Segment Start: MATERIAL FOR THE TASK

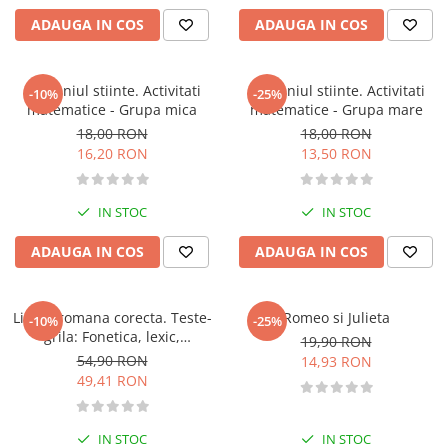
Atlase, dictionare si enciclopedii
ADAUGA IN COS
ADAUGA IN COS
Benzi desenate
Carte prescolara
Carti de colorat
Domeniul stiinte. Activitati
Domeniul stiinte. Activitati
-10%
-25%
matematice - Grupa mica
matematice - Grupa mare
Carti pentru copii
18,00 RON
18,00 RON
Grafice
16,20 RON
13,50 RON
Literatura si fictiune
Povesti pentru copii
IN STOC
IN STOC
Povesti si povestiri
Dictionare si enciclopedii
ADAUGA IN COS
ADAUGA IN COS
Atlase
Atlase, dictionare si enciclopedii
Limba romana corecta. Teste-
Romeo si Julieta
-10%
-25%
Dictionare de limba romana
grila: Fonetica, lexic,
19,90 RON
Dictionare tematice
morfologie, sintaxa
54,90 RON
14,93 RON
Enciclopedii
49,41 RON
Diete si fitness
Diete si alimentatie sanatoasa
IN STOC
IN STOC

Segment End: MATERIAL FOR THE TASK

◆ TASK PROMPT:
Where the word "matematice" occurs in a line of the records, copy that line.

◆ OUTPUT OF THE EXERCISE:
matematice - Grupa mica
matematice - Grupa mare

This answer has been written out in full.